Il terzo album della cantautrice, chitarrista e arpista di Brooklyn, New York, Lizzie No è un costrutto. Classificare gli artisti potrebbe rendere più semplice l’organizzazione dei negozi di dischi e delle playlist, ma non esiste un termine che possa definire un artista, men che meno uno come Lizzie No.
Si potrebbe dire che Lizzie No fa musica “americana”, in quanto il suo lavoro attinge ai ritmi e alle tradizioni del blues, del folk e del country. Mostrando un’innegabile influenza indie che le permette di muoversi frequentemente e senza soluzione di continuità tra circoli musicali sovrapposti.
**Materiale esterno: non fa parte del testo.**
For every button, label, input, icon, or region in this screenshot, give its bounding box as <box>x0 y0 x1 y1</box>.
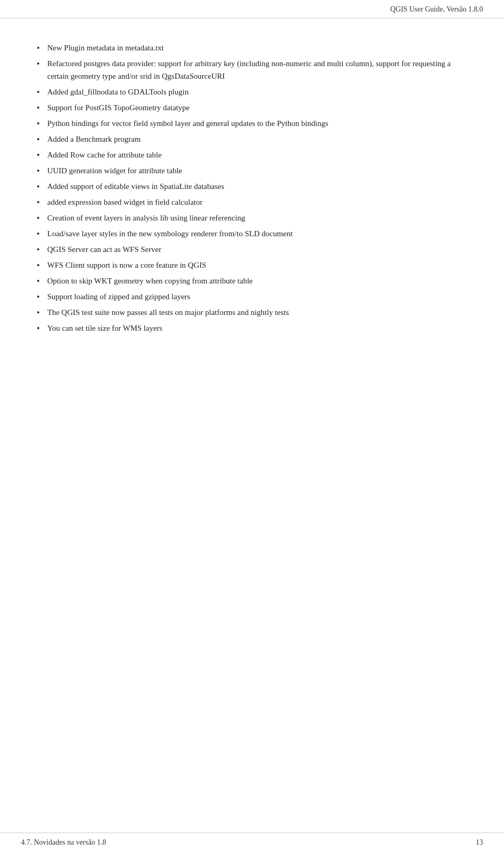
list-item: QGIS Server can act as WFS Server <box>32 241 472 257</box>
footer-right: 13 <box>476 838 483 847</box>
page-footer: 4.7. Novidades na versão 1.8 13 <box>0 833 504 852</box>
list-item: The QGIS test suite now passes all tests… <box>32 304 472 320</box>
list-item: Support for PostGIS TopoGeometry datatyp… <box>32 100 472 115</box>
list-item: Added support of editable views in Spati… <box>32 178 472 194</box>
list-item: WFS Client support is now a core feature… <box>32 257 472 273</box>
list-item: Added Row cache for attribute table <box>32 147 472 163</box>
list-item: Load/save layer styles in the new symbol… <box>32 226 472 241</box>
header-title: QGIS User Guide, Versão 1.8.0 <box>390 5 483 13</box>
list-item: Refactored postgres data provider: suppo… <box>32 56 472 84</box>
list-item: UUID generation widget for attribute tab… <box>32 163 472 178</box>
list-item: You can set tile size for WMS layers <box>32 320 472 336</box>
list-item: Support loading of zipped and gzipped la… <box>32 289 472 304</box>
footer-left: 4.7. Novidades na versão 1.8 <box>21 838 106 847</box>
page-header: QGIS User Guide, Versão 1.8.0 <box>0 0 504 18</box>
page-content: New Plugin metadata in metadata.txtRefac… <box>0 19 504 378</box>
list-item: Added gdal_fillnodata to GDALTools plugi… <box>32 84 472 100</box>
list-item: Python bindings for vector field symbol … <box>32 115 472 131</box>
list-item: Added a Benchmark program <box>32 131 472 147</box>
list-item: New Plugin metadata in metadata.txt <box>32 40 472 56</box>
list-item: added expression based widget in field c… <box>32 194 472 210</box>
list-item: Option to skip WKT geometry when copying… <box>32 273 472 289</box>
list-item: Creation of event layers in analysis lib… <box>32 210 472 226</box>
bullet-list: New Plugin metadata in metadata.txtRefac… <box>32 40 472 336</box>
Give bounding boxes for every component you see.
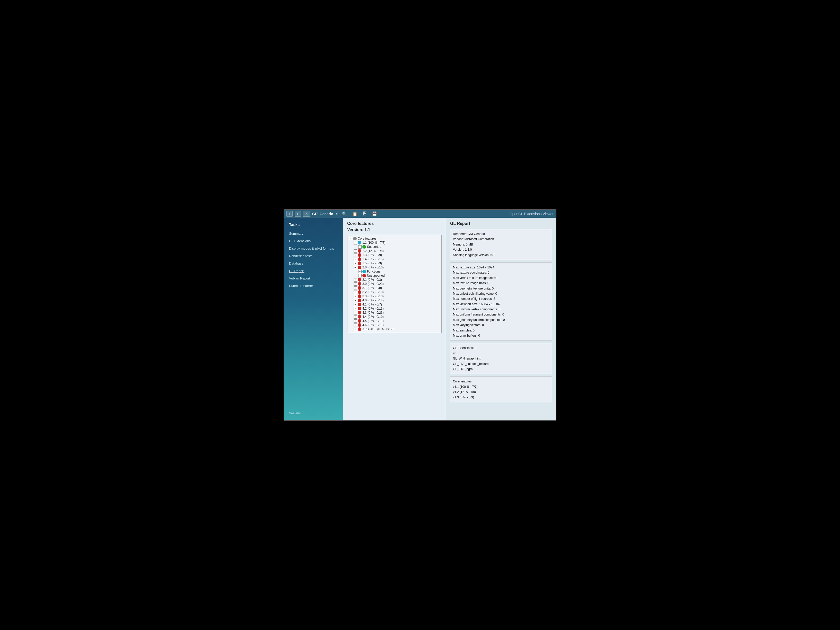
tree-toggle-3-2[interactable]: + — [354, 291, 357, 294]
tree-toggle-4-4[interactable]: + — [354, 315, 357, 319]
core-features-summary-title: Core features — [453, 379, 549, 384]
tree-toggle-3-0[interactable]: + — [354, 282, 357, 286]
red-icon-1-5 — [358, 262, 361, 265]
settings-icon — [353, 237, 357, 240]
search-icon[interactable]: 🔍 — [341, 211, 349, 217]
core-features-title: Core features — [347, 221, 442, 226]
dropdown-arrow[interactable]: ▼ — [335, 212, 338, 216]
save-icon[interactable]: 💾 — [370, 211, 379, 217]
tree-toggle-4-5[interactable]: + — [354, 319, 357, 323]
tree-item-4-3: + 4.3 (0 % - 0/23) — [349, 311, 440, 315]
red-icon-arb-2015 — [358, 327, 361, 331]
renderer-info-block: Renderer: GDI Generic Vendor: Microsoft … — [450, 229, 552, 260]
gl-extensions-count: GL Extensions: 3 — [453, 345, 549, 351]
tree-toggle-supported[interactable]: + — [358, 245, 362, 249]
tree-item-3-3: + 3.3 (0 % - 0/10) — [349, 294, 440, 298]
max-texture-image: Max texture image units: 0 — [453, 281, 549, 286]
version-line: Version: 1.1 — [347, 227, 442, 232]
tree-item-1-4: + 1.4 (0 % - 0/15) — [349, 257, 440, 261]
tree-item-4-6: + 4.6 (0 % - 0/11) — [349, 323, 440, 327]
tree-item-1-2: + 1.2 (12 % - 1/8) — [349, 249, 440, 253]
right-panel: GL Report Renderer: GDI Generic Vendor: … — [446, 218, 556, 420]
core-features-v13: v1.3 (0 % - 0/9) — [453, 395, 549, 400]
database-icon[interactable]: 🗄 — [361, 211, 368, 217]
forward-button[interactable]: › — [295, 211, 301, 217]
max-texture-size: Max texture size: 1024 x 1024 — [453, 265, 549, 270]
tree-toggle-1-1[interactable]: − — [354, 241, 357, 245]
tree-label-3-2: 3.2 (0 % - 0/10) — [362, 290, 384, 294]
tree-container: − Core features − 1.1 (100 % - 7/7) + — [347, 235, 442, 333]
tree-label-4-2: 4.2 (0 % - 0/13) — [362, 307, 384, 310]
sidebar-item-display-modes[interactable]: Display modes & pixel formats — [284, 245, 343, 252]
red-icon-3-2 — [358, 290, 361, 294]
core-features-summary-block: Core features v1.1 (100 % - 7/7) v1.2 (1… — [450, 376, 552, 402]
tree-label-1-3: 1.3 (0 % - 0/9) — [362, 253, 382, 257]
tree-toggle-3-1[interactable]: + — [354, 286, 357, 290]
max-geometry-texture: Max geometry texture units: 0 — [453, 286, 549, 291]
tree-label-unsupported: Unsupported — [367, 274, 385, 278]
memory-line: Memory: 0 MB — [453, 242, 549, 247]
home-button[interactable]: ⌂ — [303, 211, 310, 217]
sidebar-item-submit-renderer[interactable]: Submit renderer — [284, 282, 343, 289]
red-icon-2-0 — [358, 265, 361, 269]
tree-toggle-4-2[interactable]: + — [354, 307, 357, 310]
tree-toggle-2-0[interactable]: − — [354, 266, 357, 269]
green-icon-supported — [362, 245, 366, 249]
renderer-line: Renderer: GDI Generic — [453, 231, 549, 237]
red-icon-1-3 — [358, 253, 361, 257]
tree-toggle-3-3[interactable]: + — [354, 295, 357, 298]
tree-toggle-arb-2015[interactable]: + — [354, 328, 357, 331]
tree-item-unsupported: + Unsupported — [349, 273, 440, 278]
tree-item-1-1: − 1.1 (100 % - 7/7) — [349, 241, 440, 245]
teal-icon-1-1 — [358, 241, 361, 245]
tree-toggle-4-1[interactable]: + — [354, 303, 357, 306]
sidebar-item-summary[interactable]: Summary — [284, 230, 343, 237]
red-icon-4-4 — [358, 315, 361, 319]
tree-label-arb-2015: ARB 2015 (0 % - 0/12) — [362, 327, 393, 331]
tree-toggle-1-2[interactable]: + — [354, 249, 357, 253]
tree-label-3-0: 3.0 (0 % - 0/23) — [362, 282, 384, 286]
tree-label-1-5: 1.5 (0 % - 0/3) — [362, 262, 382, 265]
sidebar-item-gl-extensions[interactable]: GL Extensions — [284, 237, 343, 245]
tree-toggle-4-0[interactable]: + — [354, 299, 357, 302]
renderer-name: GDI Generic — [312, 212, 333, 216]
red-icon-4-0 — [358, 298, 361, 302]
max-light-sources: Max number of light sources: 8 — [453, 296, 549, 302]
red-icon-3-1 — [358, 286, 361, 290]
tree-toggle-1-4[interactable]: + — [354, 257, 357, 261]
red-icon-3-0 — [358, 282, 361, 286]
title-bar: ‹ › ⌂ GDI Generic ▼ 🔍 📋 🗄 💾 OpenGL Exten… — [284, 210, 556, 218]
tree-toggle-1-5[interactable]: + — [354, 262, 357, 265]
red-icon-unsupported — [362, 274, 366, 278]
back-button[interactable]: ‹ — [286, 211, 293, 217]
tree-item-4-5: + 4.5 (0 % - 0/11) — [349, 319, 440, 323]
left-panel: Core features Version: 1.1 − Core featur… — [343, 218, 446, 420]
app-window: ‹ › ⌂ GDI Generic ▼ 🔍 📋 🗄 💾 OpenGL Exten… — [284, 210, 556, 420]
sidebar-item-rendering-tests[interactable]: Rendering tests — [284, 252, 343, 260]
sidebar-item-database[interactable]: Database — [284, 260, 343, 267]
tree-toggle-functions[interactable]: + — [358, 270, 362, 273]
copy-icon[interactable]: 📋 — [351, 211, 359, 217]
tree-label-4-3: 4.3 (0 % - 0/23) — [362, 311, 384, 314]
tree-item-arb-2015: + ARB 2015 (0 % - 0/12) — [349, 327, 440, 331]
red-icon-4-5 — [358, 319, 361, 323]
tree-label-1-1: 1.1 (100 % - 7/7) — [362, 241, 385, 245]
tree-toggle-root[interactable]: − — [349, 237, 352, 240]
sidebar-item-vulkan-report[interactable]: Vulkan Report — [284, 275, 343, 282]
tree-toggle-4-6[interactable]: + — [354, 324, 357, 327]
vendor-line: Vendor: Microsoft Corporation — [453, 237, 549, 242]
tree-label-4-1: 4.1 (0 % - 0/7) — [362, 303, 382, 306]
tree-label-4-5: 4.5 (0 % - 0/11) — [362, 319, 384, 323]
main-area: Tasks Summary GL Extensions Display mode… — [284, 218, 556, 420]
tree-item-1-5: + 1.5 (0 % - 0/3) — [349, 261, 440, 265]
tree-toggle-1-3[interactable]: + — [354, 254, 357, 257]
sidebar-item-gl-report[interactable]: GL Report — [284, 267, 343, 275]
max-viewport-size: Max viewport size: 16384 x 16384 — [453, 302, 549, 307]
gl-report-title: GL Report — [450, 221, 552, 226]
tree-toggle-2-1[interactable]: + — [354, 278, 357, 281]
max-uniform-fragment: Max uniform fragment components: 0 — [453, 312, 549, 317]
tree-toggle-unsupported[interactable]: + — [358, 274, 362, 278]
gl-extensions-list-marker: \i0 — [453, 351, 549, 356]
tree-toggle-4-3[interactable]: + — [354, 311, 357, 314]
tree-label-2-1: 2.1 (0 % - 0/3) — [362, 278, 382, 281]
Si potrebbe dire che Lizzie No scrive canzoni di “protesta”, in quanto donna nera e queer, la sua intera esistenza è una protesta vivente, respirante e cantata contro un genere e un paese che sono riluttanti a fare i conti con le fondamenta stesse su cui sono stati costruiti.
Il modo meravigliosamente intricato di scrivere canzoni di Lizzie No risplende in queste undici canzoni, con il personale e il politico che si intrecciano l’uno con l’altro con la stessa naturalezza del suo patchwork di influenze. L’album funge da conversazione vivente tra le ispirazioni musicali e letterarie di No, riflettendo la sua venerazione per le grandi voci che l’hanno preceduta, da Lucinda Williams a Toni Morrison, e la sua ricerca di una connessione tra loro.